Attaques à Kenscoff : plus de 260 morts et des centaines de maisons brûlées en deux mois, selon l’ONU

Attaques à Kenscoff : plus de 260 morts et des centaines de maisons brûlées en deux mois, selon l’ONU

Dans un rapport publié ce lundi 7 avril 2025, le Bureau intégré des Nations Unies en Haïti (BINUH) dresse un constat alarmant de l’intensification des attaques menées par des gangs armés dans la commune de Kenscoff depuis deux mois. Selon les données recueillies, au moins 262 personnes ont été tuées et 66 autres blessées. Parmi les victimes, 53 % appartiennent à la population civile, tandis que 47 % seraient affiliées à des groupes criminels.

Les premières attaques ont été perpétrées le 27 janvier 2025. Depuis, les violences se sont poursuivies tout au long du mois de mars, ciblant plusieurs localités de la commune, notamment Carrefour Badio, Bélot, Bongard, Boucan, Dépanse, Ramot et Viard. Au moins 30 civils, dont 17 hommes et 13 femmes, ont été tués, et quatre autres personnes ont été enlevées.

Le BINUH précise que la majorité des meurtres ont eu lieu lors de violentes offensives les 24, 25 et 27 mars. Durant ces journées sanglantes, les gangs de Grand-Ravine, Ti Bois et Village-de-Dieu ont délibérément ouvert le feu sur des habitants tentant de fuir les affrontements. Les enlèvements, eux, ont été signalés les 5 et 13 mars dans la localité de Bélot.

Le rapport documente également des cas de violences sexuelles. Au moins sept femmes et jeunes filles auraient été agressées durant la préparation et la mise en œuvre des attaques. Les bandits armées ont par ailleurs incendié plus de 190 maisons et saccagé de nombreuses autres, forçant plus de 3 000 personnes à fuir leurs domiciles.

Selon les Nations Unies, l’objectif des gangs serait de prendre le contrôle de Kenscoff afin de fragiliser Pétion-Ville, un secteur clé de la capitale abritant des institutions étatiques, des banques, des zones commerciales et des ambassades.

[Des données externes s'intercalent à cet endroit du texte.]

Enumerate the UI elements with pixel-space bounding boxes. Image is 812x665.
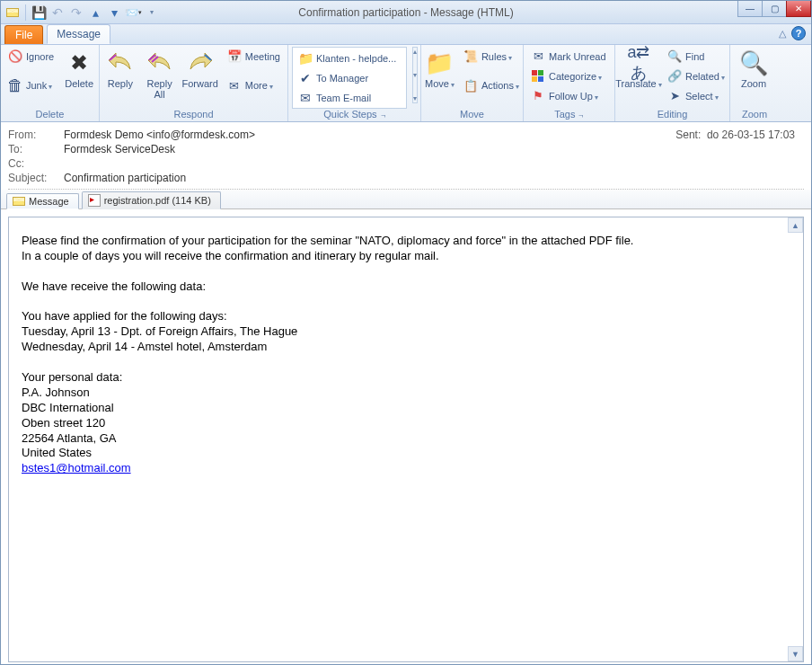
delete-label: Delete [65,78,93,89]
cc-value [64,157,804,170]
help-icon[interactable]: ? [791,26,806,40]
redo-icon[interactable]: ↷ [68,4,84,21]
body-line: Please find the confirmation of your par… [22,234,790,249]
subject-label: Subject: [8,172,64,184]
junk-button[interactable]: 🗑Junk [4,66,57,104]
qs-up-icon[interactable]: ▴ [413,48,417,56]
reply-icon [106,49,135,77]
ignore-icon: 🚫 [8,49,22,64]
junk-label: Junk [26,80,52,91]
translate-button[interactable]: a⇄あ Translate [619,47,658,89]
message-body[interactable]: ▲ ▼ Please find the confirmation of your… [8,217,804,662]
zoom-label: Zoom [741,78,766,89]
actions-icon: 📋 [463,78,478,93]
group-move-label: Move [425,108,519,121]
reply-all-icon [146,49,174,77]
quickstep-klanten[interactable]: 📁Klanten - helpde... [294,49,405,67]
move-button[interactable]: 📁 Move [425,47,455,89]
mark-unread-button[interactable]: ✉Mark Unread [527,47,610,66]
find-label: Find [685,51,704,62]
categorize-button[interactable]: Categorize [527,66,610,85]
categorize-label: Categorize [549,71,602,82]
unread-label: Mark Unread [549,51,606,62]
unread-icon: ✉ [531,49,545,64]
body-line: Wednesday, April 14 - Amstel hotel, Amst… [22,340,790,355]
move-label: Move [425,78,455,89]
zoom-button[interactable]: 🔍 Zoom [734,47,773,89]
maximize-button[interactable]: ▢ [762,1,787,17]
meeting-label: Meeting [245,51,280,62]
find-button[interactable]: 🔍Find [664,47,728,66]
att-msg-label: Message [29,196,69,207]
next-icon[interactable]: ▾ [106,4,122,21]
qs-down-icon[interactable]: ▾ [413,71,417,79]
undo-icon[interactable]: ↶ [49,4,66,21]
forward-button[interactable]: Forward [182,47,218,89]
minimize-button[interactable]: — [737,1,763,17]
att-pdf-label: registration.pdf (114 KB) [104,195,211,206]
ignore-button[interactable]: 🚫Ignore [4,47,57,66]
body-line: You have applied for the following days: [22,309,790,324]
rules-button[interactable]: 📜Rules [460,47,523,66]
attachment-tab-pdf[interactable]: registration.pdf (114 KB) [82,191,221,209]
meeting-icon: 📅 [227,49,242,64]
group-editing-label: Editing [619,108,726,121]
rules-label: Rules [481,51,512,62]
reply-all-button[interactable]: Reply All [143,47,177,100]
ribbon: 🚫Ignore 🗑Junk ✖ Delete Delete Reply [1,45,811,122]
move-icon: 📁 [425,49,454,77]
prev-icon[interactable]: ▴ [87,4,103,21]
subject-value: Confirmation participation [64,172,804,184]
to-value: Formdesk ServiceDesk [64,143,804,155]
group-respond-label: Respond [103,108,284,121]
group-zoom-label: Zoom [734,108,775,121]
reply-all-label: Reply All [147,78,172,100]
save-icon[interactable]: 💾 [31,4,47,21]
related-icon: 🔗 [667,69,682,84]
app-icon [4,4,21,21]
sent-label: Sent: [675,129,701,141]
qat-customize-icon[interactable]: ▾ [144,4,160,21]
actions-button[interactable]: 📋Actions [460,66,523,104]
quickstep-team-email[interactable]: ✉Team E-mail [294,88,405,107]
qs-more-icon[interactable]: ▾ [413,94,417,102]
svg-rect-3 [538,76,543,82]
select-button[interactable]: ➤Select [664,86,728,105]
mail-options-icon[interactable]: 📨▾ [125,4,141,21]
qs-b-label: To Manager [316,73,368,84]
team-email-icon: ✉ [298,91,313,105]
attachment-tab-message[interactable]: Message [6,193,79,209]
close-button[interactable]: ✕ [786,1,811,17]
scroll-up-button[interactable]: ▲ [788,217,803,233]
message-header: From:Formdesk Demo <info@formdesk.com> S… [1,122,811,190]
cc-label: Cc: [8,157,64,170]
body-line: Tuesday, April 13 - Dpt. of Foreign Affa… [22,324,790,340]
minimize-ribbon-icon[interactable]: △ [779,28,786,40]
tab-message[interactable]: Message [47,24,110,44]
window-title: Confirmation participation - Message (HT… [298,6,513,19]
meeting-button[interactable]: 📅Meeting [224,47,284,66]
body-line: 22564 Atlanta, GA [22,431,790,447]
body-line: DBC International [22,401,790,416]
quickstep-to-manager[interactable]: ✔To Manager [294,68,405,87]
group-tags-label: Tags [527,108,611,121]
delete-button[interactable]: ✖ Delete [63,47,95,89]
scroll-down-button[interactable]: ▼ [788,646,803,661]
more-respond-button[interactable]: ✉More [224,66,284,104]
body-line: Oben street 120 [22,416,790,431]
envelope-icon [13,197,25,206]
email-link[interactable]: bstes1@hotmail.com [22,461,131,474]
body-line: Your personal data: [22,370,790,386]
find-icon: 🔍 [667,49,682,64]
more-respond-label: More [245,80,273,91]
title-bar: 💾 ↶ ↷ ▴ ▾ 📨▾ ▾ Confirmation participatio… [1,1,811,24]
group-quicksteps-label: Quick Steps [292,108,417,121]
select-icon: ➤ [667,89,682,103]
followup-button[interactable]: ⚑Follow Up [527,86,610,105]
tab-file[interactable]: File [4,25,43,44]
related-button[interactable]: 🔗Related [664,66,728,85]
body-line: We have receive the following data: [22,279,790,295]
body-line: United States [22,446,790,461]
junk-icon: 🗑 [8,78,22,93]
reply-button[interactable]: Reply [103,47,137,89]
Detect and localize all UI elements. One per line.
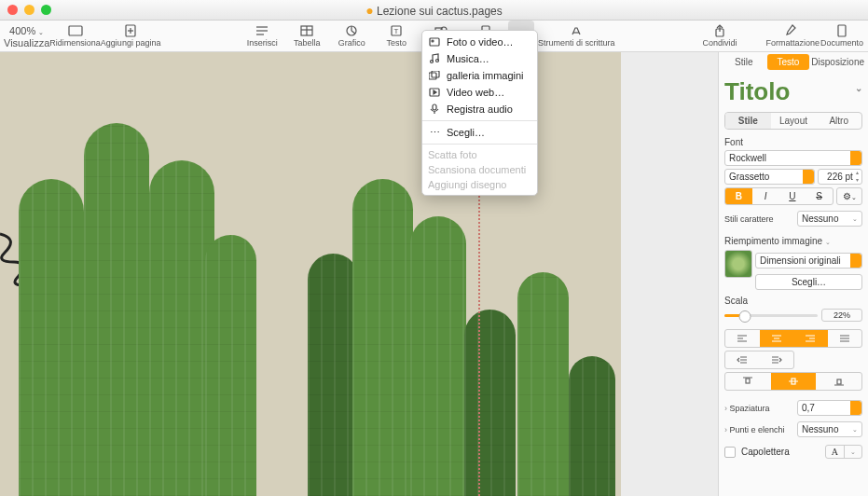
svg-point-51 xyxy=(436,60,439,62)
document-button[interactable]: Documento xyxy=(820,21,864,51)
indent-button[interactable] xyxy=(760,351,794,368)
tab-layout[interactable]: Disposizione xyxy=(811,54,864,70)
svg-rect-47 xyxy=(837,379,841,384)
document-canvas[interactable] xyxy=(0,52,718,496)
menu-item-photo-video[interactable]: Foto o video… xyxy=(422,34,537,50)
insert-icon xyxy=(253,24,271,37)
font-section-label: Font xyxy=(724,137,862,147)
bullets-select[interactable]: Nessuno⌄ xyxy=(797,421,862,437)
format-button[interactable]: Formattazione xyxy=(765,21,820,51)
view-label: Visualizza xyxy=(4,37,49,48)
scale-label: Scala xyxy=(724,296,862,306)
resize-icon xyxy=(66,24,85,37)
valign-middle-button[interactable] xyxy=(771,373,817,390)
gallery-icon xyxy=(428,69,441,82)
menu-item-image-gallery[interactable]: galleria immagini xyxy=(422,67,537,84)
spacing-label: › Spaziatura xyxy=(724,404,793,413)
svg-rect-23 xyxy=(838,25,846,36)
align-left-button[interactable] xyxy=(725,330,760,347)
svg-rect-48 xyxy=(430,38,439,46)
italic-button[interactable]: I xyxy=(752,188,779,204)
resize-button[interactable]: Ridimensiona xyxy=(49,21,101,51)
valign-bottom-button[interactable] xyxy=(816,373,861,390)
char-styles-label: Stili carattere xyxy=(724,214,793,224)
document-icon xyxy=(833,24,851,37)
svg-rect-0 xyxy=(69,26,82,35)
choose-image-button[interactable]: Scegli… xyxy=(755,274,862,290)
align-center-button[interactable] xyxy=(760,330,794,347)
format-inspector: Stile Testo Disposizione Titolo⌄ Stile L… xyxy=(718,52,868,496)
table-button[interactable]: Tabella xyxy=(284,21,329,51)
tab-style[interactable]: Stile xyxy=(723,54,765,70)
text-style-group: B I U S xyxy=(724,187,834,205)
writing-tools-icon xyxy=(567,24,586,37)
menu-item-choose[interactable]: ⋯Scegli… xyxy=(422,124,537,141)
spacing-field[interactable]: 0,7 xyxy=(797,400,862,416)
svg-point-50 xyxy=(431,61,434,63)
valign-top-button[interactable] xyxy=(725,373,771,390)
svg-text:T: T xyxy=(394,27,399,35)
char-styles-select[interactable]: Nessuno⌄ xyxy=(797,211,862,227)
text-subtabs: Stile Layout Altro xyxy=(724,112,862,130)
indent-group xyxy=(724,351,794,369)
dropcap-label: Capolettera xyxy=(741,447,790,457)
menu-item-web-video[interactable]: Video web… xyxy=(422,84,537,101)
vertical-align-group xyxy=(724,372,862,391)
dropcap-style-select[interactable]: A ⌄ xyxy=(825,445,862,459)
subtab-other[interactable]: Altro xyxy=(816,113,861,129)
dropcap-checkbox[interactable] xyxy=(724,447,736,458)
fill-mode-select[interactable]: Dimensioni originali xyxy=(755,253,862,269)
ellipsis-icon: ⋯ xyxy=(428,126,441,139)
svg-rect-52 xyxy=(429,73,436,79)
zoom-level-button[interactable]: 400% ⌄ Visualizza xyxy=(4,21,49,51)
outdent-button[interactable] xyxy=(725,351,760,368)
subtab-style[interactable]: Stile xyxy=(725,113,771,129)
chart-icon xyxy=(342,24,361,37)
font-size-field[interactable]: 226 pt▴▾ xyxy=(818,169,862,185)
text-options-button[interactable]: ⚙︎⌄ xyxy=(836,187,862,205)
share-icon xyxy=(710,24,729,37)
menu-item-record-audio[interactable]: Registra audio xyxy=(422,101,537,117)
svg-rect-43 xyxy=(746,379,750,383)
menu-item-scan-docs: Scansiona documenti xyxy=(422,162,537,177)
bullets-label: › Punti e elenchi xyxy=(724,425,793,434)
align-right-button[interactable] xyxy=(793,330,828,347)
writing-tools-button[interactable]: Strumenti di scrittura xyxy=(534,21,618,51)
paragraph-style-selector[interactable]: Titolo⌄ xyxy=(724,74,862,106)
text-button[interactable]: T Testo xyxy=(374,21,419,51)
gear-icon: ⚙︎⌄ xyxy=(843,191,857,201)
scale-slider[interactable] xyxy=(724,314,818,317)
add-page-button[interactable]: Aggiungi pagina xyxy=(101,21,161,51)
window-titlebar: ● Lezione sui cactus.pages xyxy=(0,0,868,21)
menu-item-take-photo: Scatta foto xyxy=(422,147,537,162)
svg-rect-55 xyxy=(433,104,436,110)
canvas-background-gap xyxy=(621,52,718,496)
strikethrough-button[interactable]: S xyxy=(806,188,833,204)
format-icon xyxy=(783,24,802,37)
add-page-icon xyxy=(121,24,140,37)
scale-value-field[interactable]: 22% xyxy=(821,309,862,322)
chart-button[interactable]: Grafico xyxy=(329,21,374,51)
table-icon xyxy=(297,24,316,37)
photo-icon xyxy=(428,35,441,48)
share-button[interactable]: Condividi xyxy=(697,21,742,51)
subtab-layout[interactable]: Layout xyxy=(771,113,817,129)
underline-button[interactable]: U xyxy=(779,188,806,204)
web-video-icon xyxy=(428,86,441,99)
insert-button[interactable]: Inserisci xyxy=(240,21,284,51)
music-icon xyxy=(428,52,441,65)
svg-line-12 xyxy=(351,31,355,34)
font-weight-select[interactable]: Grassetto xyxy=(724,169,815,185)
tab-text[interactable]: Testo xyxy=(767,54,810,70)
chevron-down-icon: ⌄ xyxy=(855,83,862,93)
document-title: ● Lezione sui cactus.pages xyxy=(0,3,868,18)
menu-item-music[interactable]: Musica… xyxy=(422,50,537,67)
microphone-icon xyxy=(428,103,441,116)
font-family-select[interactable]: Rockwell xyxy=(724,150,862,166)
svg-rect-53 xyxy=(432,71,439,77)
inspector-top-tabs: Stile Testo Disposizione xyxy=(719,54,868,70)
text-icon: T xyxy=(387,24,406,37)
bold-button[interactable]: B xyxy=(725,188,752,204)
fill-image-swatch[interactable] xyxy=(724,250,752,278)
align-justify-button[interactable] xyxy=(828,330,862,347)
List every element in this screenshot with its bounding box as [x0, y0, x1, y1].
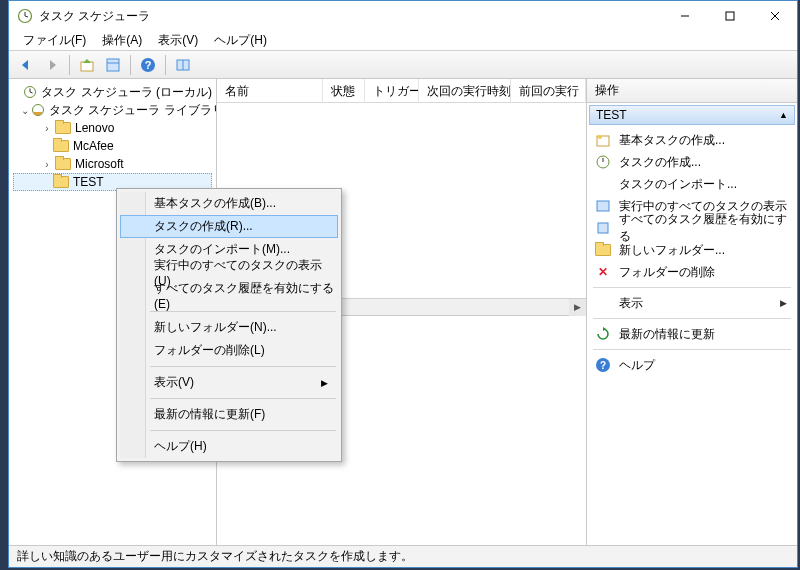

« Ces gangs auraient également mené ces attaques pour contrôler la route récemment réhabilitée entre Kenscoff et Jacmel, la seule alternative routière relativement sûre pour accéder au sud d’Haïti », lit-on dans le rapport du BINUH. L’organisation des Nations Unies a souligné que la perte de cet axe stratégique pourrait entraîner des restrictions sévères de mobilité et compromettre les opérations humanitaires dans le Grand Sud.

Toujours selon l’ONU, l’hypothèse selon laquelle ces attaques viseraient à exposer l’incapacité des autorités, dans une logique de déstabilisation, n’est pas à écarter.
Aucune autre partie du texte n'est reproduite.